We have the illusion of participation without the reality.
Fabius Maximus replies: I agree. A powerful observation. Hopefully what we gain from blogs we put to work at home. An example of local action is community politics, another is Project White Horse.
Dinner parties actually played a significant role in Socratic philosophy. Both Plato and Xenophon wrote Symposia; while Plato further explores the role of drinking parties in his Laws. From this, there has been an undercurrent of philosophic thought which Plutarch, for example, explores in his Table Talk.
During the Renaissance, neoPlatonists took this concept an ran with it, calling the phenomenon “convivio.” Michel Jeanneret explores convivio is his A Feast of Words: Banquets and Table Talk in the Renaissance .
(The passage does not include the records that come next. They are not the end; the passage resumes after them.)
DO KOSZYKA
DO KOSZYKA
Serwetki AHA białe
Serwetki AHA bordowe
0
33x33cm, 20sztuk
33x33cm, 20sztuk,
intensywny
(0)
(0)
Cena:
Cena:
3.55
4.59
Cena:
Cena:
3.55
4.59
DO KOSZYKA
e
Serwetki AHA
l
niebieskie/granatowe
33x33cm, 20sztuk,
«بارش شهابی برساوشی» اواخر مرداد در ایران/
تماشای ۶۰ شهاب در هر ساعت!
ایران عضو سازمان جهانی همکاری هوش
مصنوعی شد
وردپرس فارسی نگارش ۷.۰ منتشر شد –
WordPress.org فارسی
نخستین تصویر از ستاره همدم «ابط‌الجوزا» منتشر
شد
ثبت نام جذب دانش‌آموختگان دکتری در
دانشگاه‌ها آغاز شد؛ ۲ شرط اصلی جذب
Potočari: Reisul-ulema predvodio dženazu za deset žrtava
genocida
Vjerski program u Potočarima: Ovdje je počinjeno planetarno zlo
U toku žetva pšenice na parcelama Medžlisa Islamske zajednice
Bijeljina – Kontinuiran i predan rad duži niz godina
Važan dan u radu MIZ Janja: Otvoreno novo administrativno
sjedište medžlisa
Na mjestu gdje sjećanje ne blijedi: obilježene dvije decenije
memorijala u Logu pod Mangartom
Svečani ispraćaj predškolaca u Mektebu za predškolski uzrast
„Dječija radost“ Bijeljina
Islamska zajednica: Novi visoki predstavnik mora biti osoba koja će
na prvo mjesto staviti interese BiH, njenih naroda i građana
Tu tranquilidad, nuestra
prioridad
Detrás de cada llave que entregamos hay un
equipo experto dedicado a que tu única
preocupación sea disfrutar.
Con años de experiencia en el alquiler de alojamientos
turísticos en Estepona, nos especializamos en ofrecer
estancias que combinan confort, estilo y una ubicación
One of the fabled institutions of late Elizabethan and early Jacobean London was the Mermaid Club. Meeting once a week at the Mermaid Tavern, it was reputedly founded by Raleigh and Shakespeare. Whatever the case may be regarding them, Ben Johnson and John Donne definitely were members as well as a host of other poets.
Somewhat similarly, the coffeehouse culture of late 17th and early 18th century London were productive gathering places. The publications of Addison and Steele and the bull sessions of Samuel Johnson result from them. Such institutions as the stock market actually descend from them. Coffeehouses also flourished elsewhere in Europe. Much of Bach’s music, for example, results from jam sessions he conducted in a coffeehouse in Leipzig.
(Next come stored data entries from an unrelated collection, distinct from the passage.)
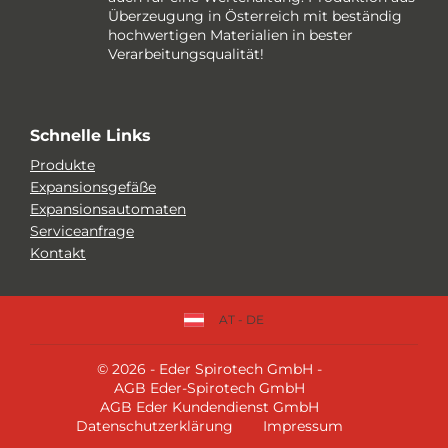
Überzeugung in Österreich mit beständig
hochwertigen Materialien in bester
Verarbeitungsqualität!
Schnelle Links
Produkte
Expansionsgefäße
Expansionsautomaten
Serviceanfrage
Kontakt
AT - DE
© 2026 - Eder Spirotech GmbH -
AGB Eder-Spirotech GmbH
AGB Eder Kundendienst GmbH
Datenschutzerklärung
Impressum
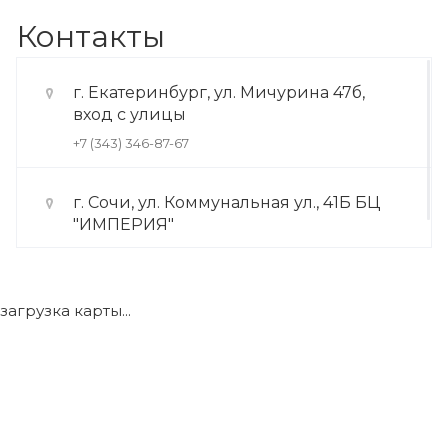
Контакты
г. Екатеринбург, ул. Мичурина 47б,
вход с улицы
+7 (343) 346-87-67
г. Сочи, ул. Коммунальная ул., 41Б БЦ
"ИМПЕРИЯ"
+7 (922) 175-39-71
загрузка карты...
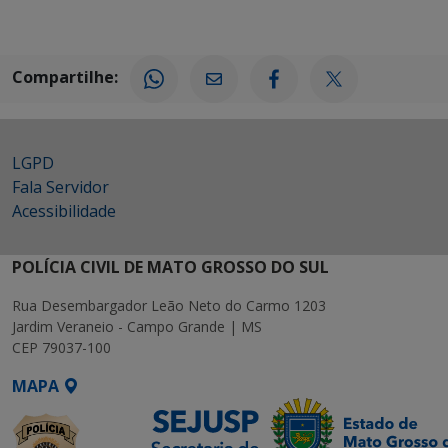
Compartilhe:
LGPD
Fala Servidor
Acessibilidade
POLÍCIA CIVIL DE MATO GROSSO DO SUL
Rua Desembargador Leão Neto do Carmo 1203
Jardim Veraneio - Campo Grande | MS
CEP 79037-100
MAPA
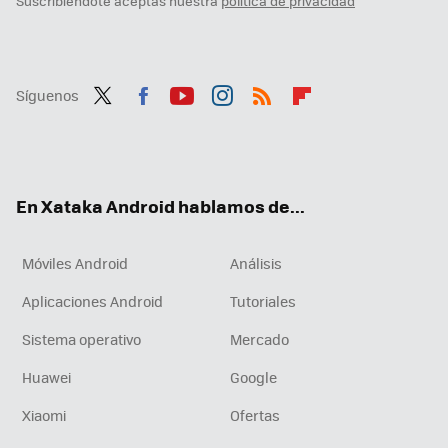
Suscribiéndote aceptas nuestra
política de privacidad
Síguenos
Twit
Fac
You
Inst
RSS
Flip
ter
ebo
tub
agr
boa
ok
e
am
rd
En Xataka Android hablamos de...
Móviles Android
Análisis
Aplicaciones Android
Tutoriales
Sistema operativo
Mercado
Huawei
Google
Xiaomi
Ofertas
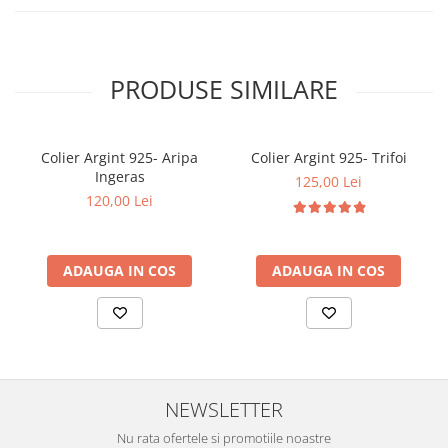
PRODUSE SIMILARE
Colier Argint 925- Aripa
Colier Argint 925- Trifoi
Ingeras
125,00 Lei
120,00 Lei
ADAUGA IN COS
ADAUGA IN COS
NEWSLETTER
Nu rata ofertele si promotiile noastre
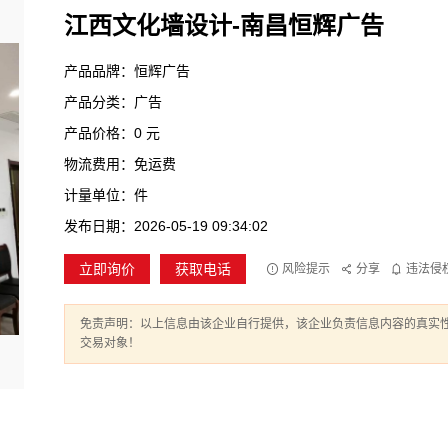
江西文化墙设计-南昌恒辉广告
产品品牌：恒辉广告
产品分类：广告
产品价格：0 元
物流费用：免运费
计量单位：件
发布日期：2026-05-19 09:34:02
立即询价
获取电话
风险提示
分享
违法侵
免责声明：以上信息由该企业自行提供，该企业负责信息内容的真实
交易对象！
Note that all these involved not only talk but eating. The body as well as the mind was engaged. Blogs lack this physical aspect. Perhaps somehow they will evolve so this can be added.
Interesting analogies! I was thinking of regular people in regular pubs, like the Bull & Finch in Boston idealized in in the TV show “Cheers”, which I think better captures the spirit of the thousands of active blogs (the tens or hundreds of thousands ones with microscopic traffic are structurally more like correspondence or even diaries).
I doubt blogs will include actual dining. New technology is often seen in terms of existing systems. Like the horseless carriage, electric pen, wireless telegraph. Blogs function somewhat like pubs, as cars transport people like horse-drawn carriages.
A description of the Mermaid Club:
Mermaid Tavern was located in Cheapside, to the east of St. Paul’s Cathedral. It had entrances from both Friday Street and Bread Street. The tavern’s sign, not surprisingly, bore a mermaid. Mermaid Tavern was the meeting place of the “Friday Street Club”, also known as the “Mermaid Club”, a literary club first begun in 1603 by Sir Walter Ralegh. Mermaid Tavern was a favorite haunt of Ben Jonson, Beaumont and Fletcher, John Donne, Robert Herrick, John Selden, and last, but not least, William Shakespeare.
The Mermaid Tavern, which burned down in the Great Fire of London, was memorialized in verse by Jonson in “Inviting a Friend to Supper”, by Beaumont in “Mr. Francis Beaumont’s Letter to Ben Jonson, and, two hundred years later, by Keats in “Lines on the Mermaid Tavern.”
I just read some articles on the followin’ blog: cominganarchy.com
well,you know, you could always arrange something like dinner with beers at where you’re staying. Maybe you could like invite Oldskeptic, Duncan Kinder, the Dude who runs Project White Horse, maybe even William Lind.
…then again you’ll have to consider their work schedules, the distances cross Pacific and Atlantic.And most importantly,we have no idea ’bout each guest’s TEMPERAMENT. Whether talkin’ ’bout American policies domestic and foreign is gonna turn into some MAJOR bar room brawl.
A lotta work with some MAJOR unknown variables.
FYI — the OODA Loop is Observe — Orient — Decide — Act. Unless you meant to suggest that the first two are being done backward.
Fabius Maximus replies: Dyslexia strikes again. Thanks for the correction!